ACTION ITEM — Type out all the records word for word. Any pictures are to be left out.

DATA RECORDS —
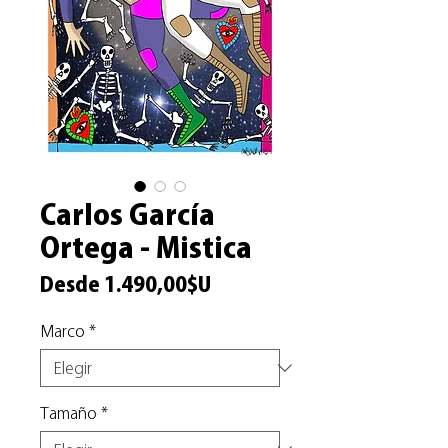
Carlos García
Ortega - Mistica
Precio
Desde
1.490,00$U
de
Marco
*
oferta
Tamaño
*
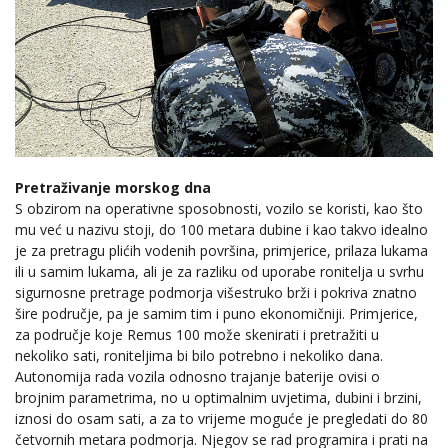
Pretraživanje morskog dna
S obzirom na operativne sposobnosti, vozilo se koristi, kao što
mu već u nazivu stoji, do 100 metara dubine i kao takvo idealno
je za pretragu plićih vodenih površina, primjerice, prilaza lukama
ili u samim lukama, ali je za razliku od uporabe ronitelja u svrhu
sigurnosne pretrage podmorja višestruko brži i pokriva znatno
šire područje, pa je samim tim i puno ekonomičniji. Primjerice,
za područje koje Remus 100 može skenirati i pretražiti u
nekoliko sati, roniteljima bi bilo potrebno i nekoliko dana.
Autonomija rada vozila odnosno trajanje baterije ovisi o
brojnim parametrima, no u optimalnim uvjetima, dubini i brzini,
iznosi do osam sati, a za to vrijeme moguće je pregledati do 80
četvornih metara podmorja. Njegov se rad programira i prati na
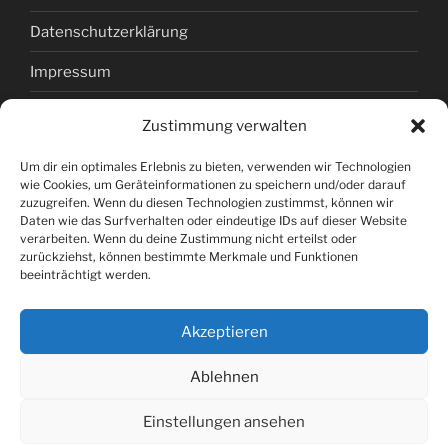
Datenschutzerklärung
Impressum
Kontakt
Zustimmung verwalten
Links
Um dir ein optimales Erlebnis zu bieten, verwenden wir Technologien
wie Cookies, um Geräteinformationen zu speichern und/oder darauf
Cookie-Richtlinie (EU)
zuzugreifen. Wenn du diesen Technologien zustimmst, können wir
Daten wie das Surfverhalten oder eindeutige IDs auf dieser Website
verarbeiten. Wenn du deine Zustimmung nicht erteilst oder
zurückziehst, können bestimmte Merkmale und Funktionen
Headerfoto: Manfred Pollert
beeinträchtigt werden.
Akzeptieren
Copyright 2025: All rights reserved.
Ablehnen
Einstellungen ansehen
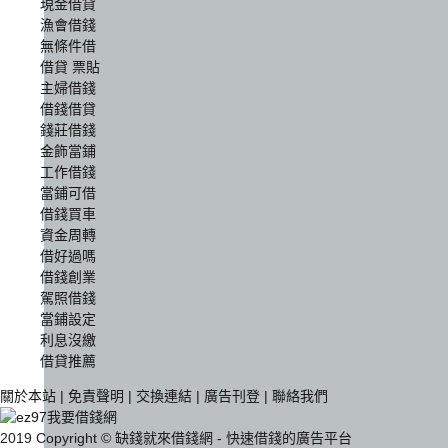
現金借貸
漁會借錢
無條件借
借貸 票貼
主婦借錢
借錢借貸
錢莊借錢
金飾當鋪
工作借錢
當鋪可借
借錢買車
資金周轉
借好過嗎
借錢創業
駕照借錢
當鋪設定
利息沒繳
借貸推薦
關於本站
|
免責聲明
|
交換連結
|
廣告刊登
|
聯絡我們
2019 Copyright © 缺錢就來借錢網 - 快速借錢的廣告平台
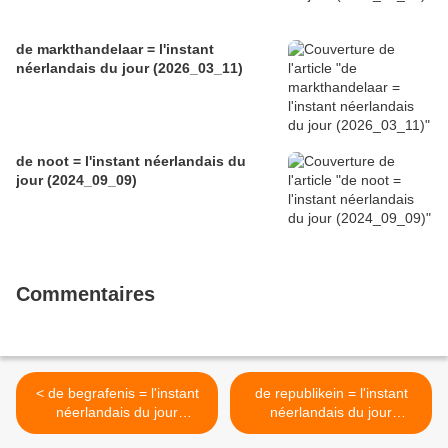
de markthandelaar = l'instant
néerlandais du jour (2026_03_11)
de noot = l'instant néerlandais du
jour (2024_09_09)
Commentaires
< de begrafenis = l'instant
de republikein = l'instant
néerlandais du jour
néerlandais du jour
(2024_03_07)
(2024_03_11) >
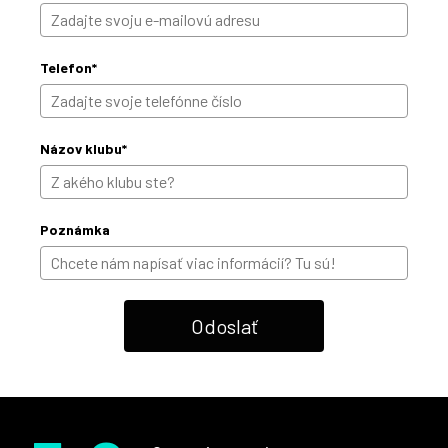
Telefon*
Názov klubu*
Poznámka
Odoslať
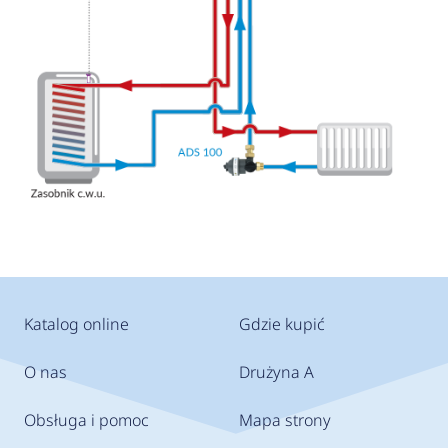
Katalog online
Gdzie kupić
O nas
Drużyna A
Obsługa i pomoc
Mapa strony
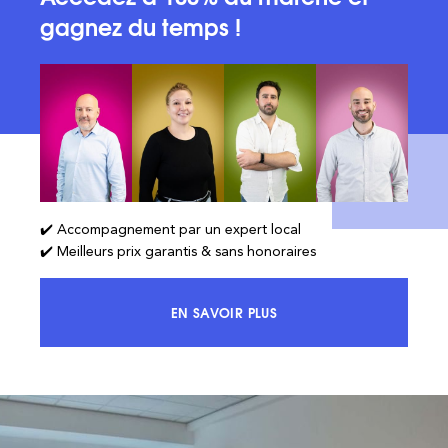
gagnez du temps !
✔️ Accompagnement par un expert local
✔️ Meilleurs prix garantis & sans honoraires
EN SAVOIR PLUS
ACCÉDEZ À 100% DU MARCHÉ ET 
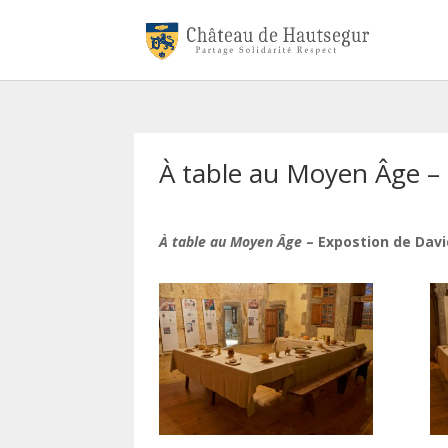
À table au Moyen Âge – 
À table au Moyen Âge
– Expostion de Davi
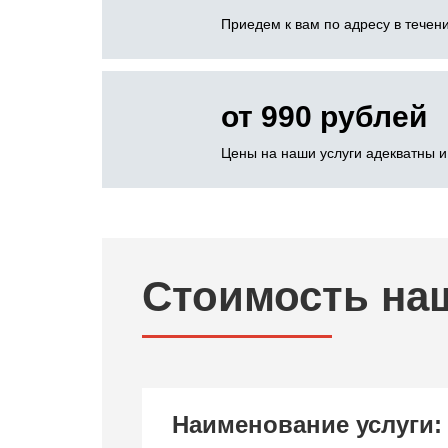
Приедем к вам по адресу в течени
от 990 рублей
Цены на наши услуги адекватны и
Стоимость на
Наименование услуги:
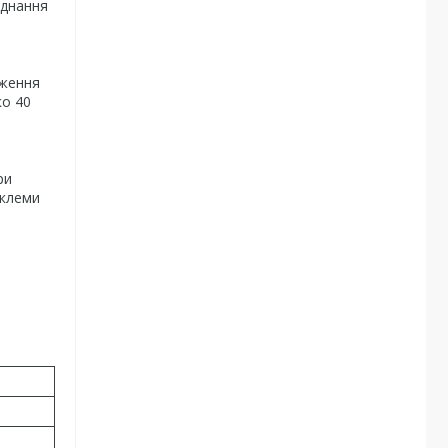
єднання
аження
ко 40
ри
 клеми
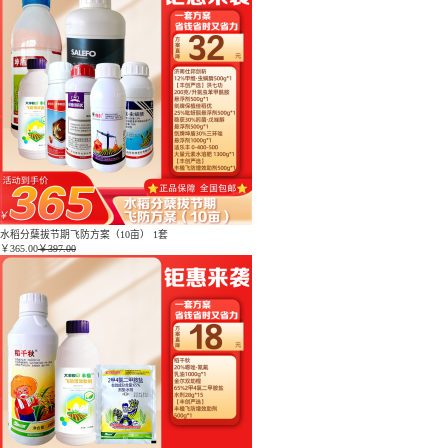
水稻分蘖拔节期飞防方案（10亩） 1套
￥
365.00
￥397.00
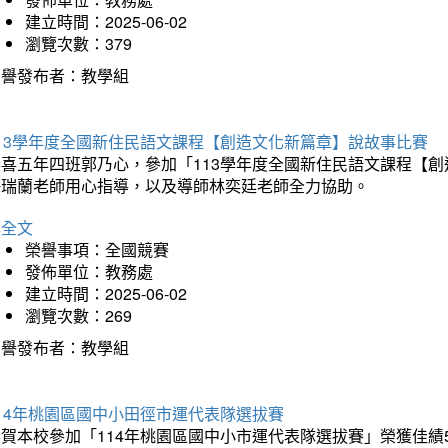
建立時間：2025-06-02
瀏覽次數：379
榮譽發布者：教學組
113學年度全國新住民語文課程【創造文化新篇章】說故事比賽
恭喜五年四班郭乃心，參加「113學年度全國新住民語文課程【
許瑞蘭老師用心指導，以及導師林奕廷老師全力協助。
詳全文
榮譽事項：全國競賽
發佈單位：教務處
建立時間：2025-06-02
瀏覽次數：269
榮譽發布者：教學組
14年桃園區國中小田徑市運代表隊選拔賽
賀本校參加「114年桃園區國中小市運代表隊選拔賽」榮獲佳績5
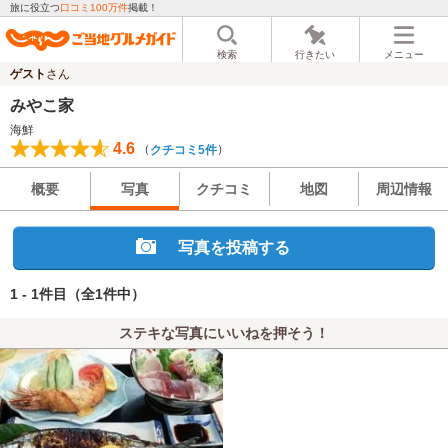
旅に役立つ
口コミ100万件
掲載！
検索
行きたい
メニュー
ゲスト
さん
みやこ家
海鮮
4.6
（
）
クチコミ5件
概要
写真
クチコミ
地図
周辺情報
写真を投稿する
1 - 1件目
（全1件中）
ステキな写真にいいねを押そう！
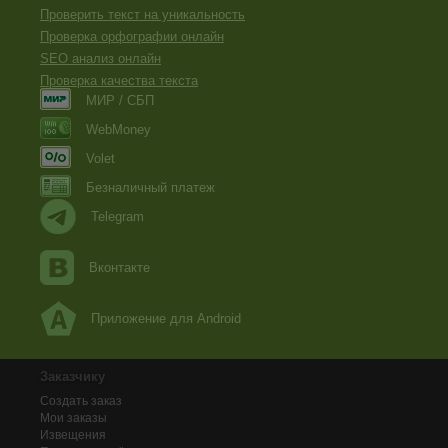
Проверить текст на уникальность
Проверка орфографии онлайн
SEO анализ онлайн
Проверка качества текста
МИР / СБП
WebMoney
Volet
Безналичный платеж
Telegram
Вконтакте
Приложение для Android
Заказчику
Создать заказ
Мои заказы
Извещения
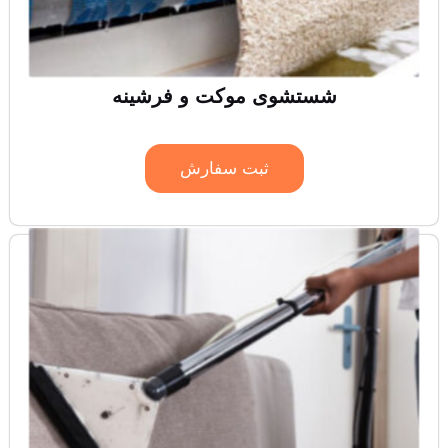
شستشوی موکت و فرشینه
ثبت سفارش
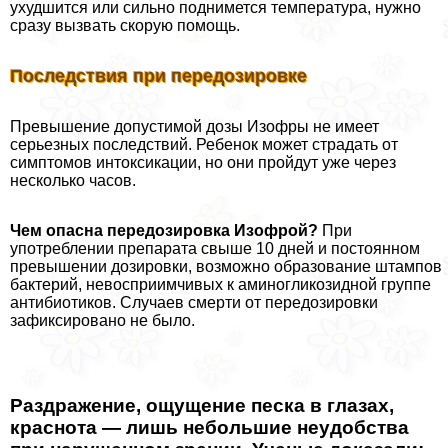
ухудшится или сильно поднимется температура, нужно
сразу вызвать скорую помощь.
Последствия при передозировке
Превышение допустимой дозы Изофры не имеет
серьезных последствий. Ребенок может страдать от
симптомов интоксикации, но они пройдут уже через
несколько часов.
Чем опасна передозировка Изофрой?
При
употрeблении препарата свыше 10 дней и постоянном
превышении дозировки, возможно образование штампов
бактерий, невосприимчивых к аминогликозидной группе
антибиотиков. Случаев cмepти от передозировки
зафиксировано не было.
Раздражение, ощущение песка в глазах,
краснота — лишь небольшие неудобства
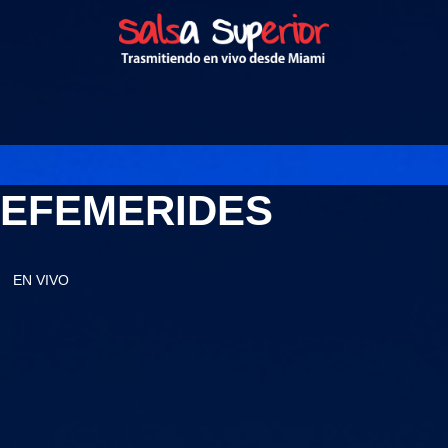
EFEMERIDES
EN VIVO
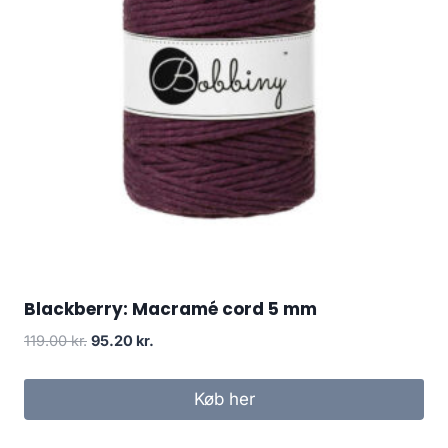
Blackberry: Macramé cord 5 mm
119.00
kr.
95.20
kr.
Køb her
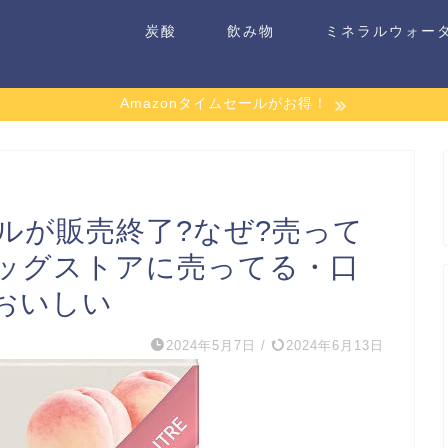
炭酸
飲み物
ミネラルウォー
Amazonタイムセールがお得！
ルが販売終了?なぜ?売って
ッグストアに売ってる・口
おいしい
2024年5月7日
/
2024年6月13日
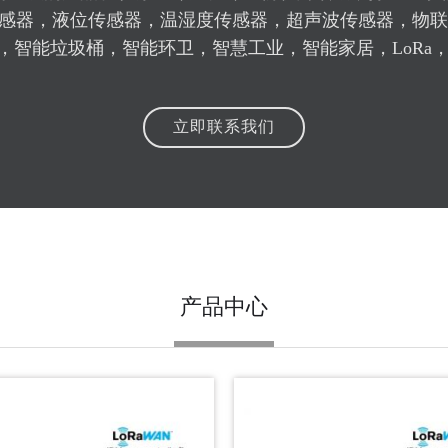
LoRa无线垃
16
传感器，液位传感器，温湿度传感器，超声波传感器，物联
LoRa无线垃
智能垃圾桶，智能环卫，智慧工业，智能家居，LoRa，NB-
2026-06
微功率磁感应(M
16
立即联系我们
微功率磁感应(M
2026-06
LoRaWAN
3
什么是LoRaWAN
2026-06
Network)。它
产品中心
什么是LoRa与
3
LoRa（LongR
2026-06
频调制技术，能
LoRaWAN产
3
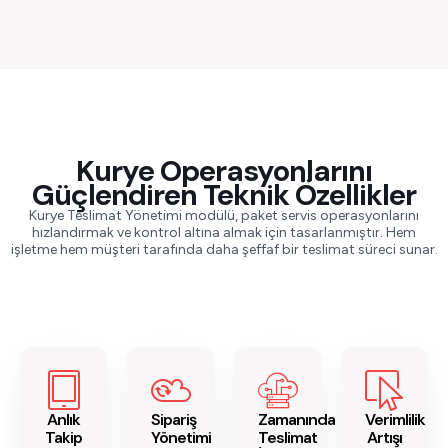
Kurye Operasyonlarını
Güçlendiren Teknik Özellikler
Kurye Teslimat Yönetimi modülü, paket servis operasyonlarını
hızlandırmak ve kontrol altına almak için tasarlanmıştır. Hem
işletme hem müşteri tarafında daha şeffaf bir teslimat süreci sunar.
Anlık
Sipariş
Zamanında
Verimlilik
Takip
Yönetimi
Teslimat
Artışı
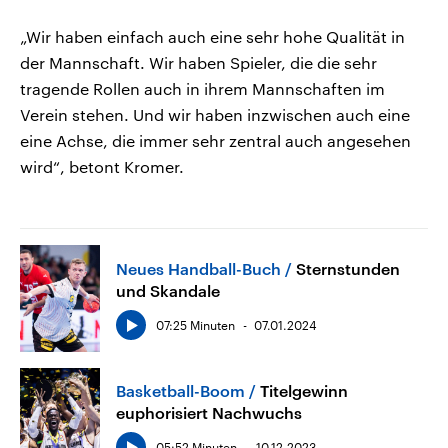
„Wir haben einfach auch eine sehr hohe Qualität in
der Mannschaft. Wir haben Spieler, die die sehr
tragende Rollen auch in ihrem Mannschaften im
Verein stehen. Und wir haben inzwischen auch eine
eine Achse, die immer sehr zentral auch angesehen
wird“, betont Kromer.
Neues Handball-Buch
Sternstunden
und Skandale
07:25 Minuten
07.01.2024
Basketball-Boom
Titelgewinn
euphorisiert Nachwuchs
05:52 Minuten
10.12.2023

TASK ANSWER —
Carlos García
Ortega - Mistica
Precio
Desde
1.490,00$U
de
Marco
*
oferta
Tamaño
*
Pretraživanje morskog dna
S obzirom na operativne sposobnosti, vozilo se koristi, kao što
mu već u nazivu stoji, do 100 metara dubine i kao takvo idealno
je za pretragu plićih vodenih površina, primjerice, prilaza lukama
ili u samim lukama, ali je za razliku od uporabe ronitelja u svrhu
sigurnosne pretrage podmorja višestruko brži i pokriva znatno
šire područje, pa je samim tim i puno ekonomičniji. Primjerice,
za područje koje Remus 100 može skenirati i pretražiti u
nekoliko sati, roniteljima bi bilo potrebno i nekoliko dana.
Autonomija rada vozila odnosno trajanje baterije ovisi o
brojnim parametrima, no u optimalnim uvjetima, dubini i brzini,
iznosi do osam sati, a za to vrijeme moguće je pregledati do 80
četvornih metara podmorja. Njegov se rad programira i prati na
Datenschutzerklärung
Impressum
Kontakt
Zustimmung verwalten
Links
Um dir ein optimales Erlebnis zu bieten, verwenden wir Technologien
wie Cookies, um Geräteinformationen zu speichern und/oder darauf
Cookie-Richtlinie (EU)
zuzugreifen. Wenn du diesen Technologien zustimmst, können wir
Daten wie das Surfverhalten oder eindeutige IDs auf dieser Website
verarbeiten. Wenn du deine Zustimmung nicht erteilst oder
zurückziehst, können bestimmte Merkmale und Funktionen
Headerfoto: Manfred Pollert
beeinträchtigt werden.
Akzeptieren
Copyright 2025: All rights reserved.
Ablehnen
Einstellungen ansehen
現金借貸
漁會借錢
無條件借
借貸 票貼
主婦借錢
借錢借貸
錢莊借錢
金飾當鋪
工作借錢
當鋪可借
借錢買車
資金周轉
借好過嗎
借錢創業
駕照借錢
當鋪設定
利息沒繳
借貸推薦
關於本站
|
免責聲明
|
交換連結
|
廣告刊登
|
聯絡我們
2019 Copyright © 缺錢就來借錢網 - 快速借錢的廣告平台
de markthandelaar = l'instant
néerlandais du jour (2026_03_11)
de noot = l'instant néerlandais du
jour (2024_09_09)
Commentaires
< de begrafenis = l'instant
de republikein = l'instant
néerlandais du jour
néerlandais du jour
(2024_03_07)
(2024_03_11) >
Telefon*
Názov klubu*
Poznámka
Odoslať
Katalog online
Gdzie kupić
O nas
Drużyna A
Obsługa i pomoc
Mapa strony
gagnez du temps !
✔️ Accompagnement par un expert local
✔️ Meilleurs prix garantis & sans honoraires
EN SAVOIR PLUS
ACCÉDEZ À 100% DU MARCHÉ ET 
À table au Moyen Âge – 
À table au Moyen Âge
– Expostion de Davi
Приедем к вам по адресу в течени
от 990 рублей
Цены на наши услуги адекватны и
Стоимость на
Наименование услуги:
єднання
аження
ко 40
ри
 клеми
水稻分蘖拔节期飞防方案（10亩） 1套
￥
365.00
￥397.00
建立時間：2025-06-02
瀏覽次數：379
榮譽發布者：教學組
113學年度全國新住民語文課程【創造文化新篇章】說故事比賽
恭喜五年四班郭乃心，參加「113學年度全國新住民語文課程【
許瑞蘭老師用心指導，以及導師林奕廷老師全力協助。
詳全文
榮譽事項：全國競賽
發佈單位：教務處
建立時間：2025-06-02
瀏覽次數：269
榮譽發布者：教學組
14年桃園區國中小田徑市運代表隊選拔賽
賀本校參加「114年桃園區國中小市運代表隊選拔賽」榮獲佳績5
旅に役立つ
口コミ100万件
掲載！
検索
行きたい
メニュー
ゲスト
さん
みやこ家
海鮮
4.6
（
）
クチコミ5件
概要
写真
クチコミ
地図
周辺情報
写真を投稿する
1 - 1件目
（全1件中）
ステキな写真にいいねを押そう！
Проверить текст на уникальность
Проверка орфографии онлайн
SEO анализ онлайн
Проверка качества текста
МИР / СБП
WebMoney
Volet
Безналичный платеж
Telegram
Вконтакте
Приложение для Android
Заказчику
Создать заказ
Мои заказы
Извещения
شستشوی موکت و فرشینه
ثبت سفارش
ухудшится или сильно поднимется температура, нужно
сразу вызвать скорую помощь.
Последствия при передозировке
Превышение допустимой дозы Изофры не имеет
серьезных последствий. Ребенок может страдать от
симптомов интоксикации, но они пройдут уже через
несколько часов.
Чем опасна передозировка Изофрой?
При
употрeблении препарата свыше 10 дней и постоянном
превышении дозировки, возможно образование штампов
бактерий, невосприимчивых к аминогликозидной группе
антибиотиков. Случаев cмepти от передозировки
зафиксировано не было.
Раздражение, ощущение песка в глазах,
краснота — лишь небольшие неудобства
EFEMERIDES
EN VIVO
Blackberry: Macramé cord 5 mm
119.00
kr.
95.20
kr.
Køb her
炭酸
飲み物
ミネラルウォー
Amazonタイムセールがお得！
ルが販売終了?なぜ?売って
ッグストアに売ってる・口
おいしい
2024年5月7日
/
2024年6月13日
LoRa无线垃
16
传感器，液位传感器，温湿度传感器，超声波传感器，物联
LoRa无线垃
智能垃圾桶，智能环卫，智慧工业，智能家居，LoRa，NB-
2026-06
微功率磁感应(M
16
立即联系我们
微功率磁感应(M
2026-06
LoRaWAN
3
什么是LoRaWAN
2026-06
Network)。它
产品中心
什么是LoRa与
3
LoRa（LongR
2026-06
频调制技术，能
LoRaWAN产
3
Kurye Operasyonlarını
Güçlendiren Teknik Özellikler
Kurye Teslimat Yönetimi modülü, paket servis operasyonlarını
hızlandırmak ve kontrol altına almak için tasarlanmıştır. Hem
işletme hem müşteri tarafında daha şeffaf bir teslimat süreci sunar.
Anlık
Sipariş
Zamanında
Verimlilik
Takip
Yönetimi
Teslimat
Artışı
„Wir haben einfach auch eine sehr hohe Qualität in
der Mannschaft. Wir haben Spieler, die die sehr
tragende Rollen auch in ihrem Mannschaften im
Verein stehen. Und wir haben inzwischen auch eine
eine Achse, die immer sehr zentral auch angesehen
wird“, betont Kromer.
Neues Handball-Buch
Sternstunden
und Skandale
07:25 Minuten
07.01.2024
Basketball-Boom
Titelgewinn
euphorisiert Nachwuchs
05:52 Minuten
10.12.2023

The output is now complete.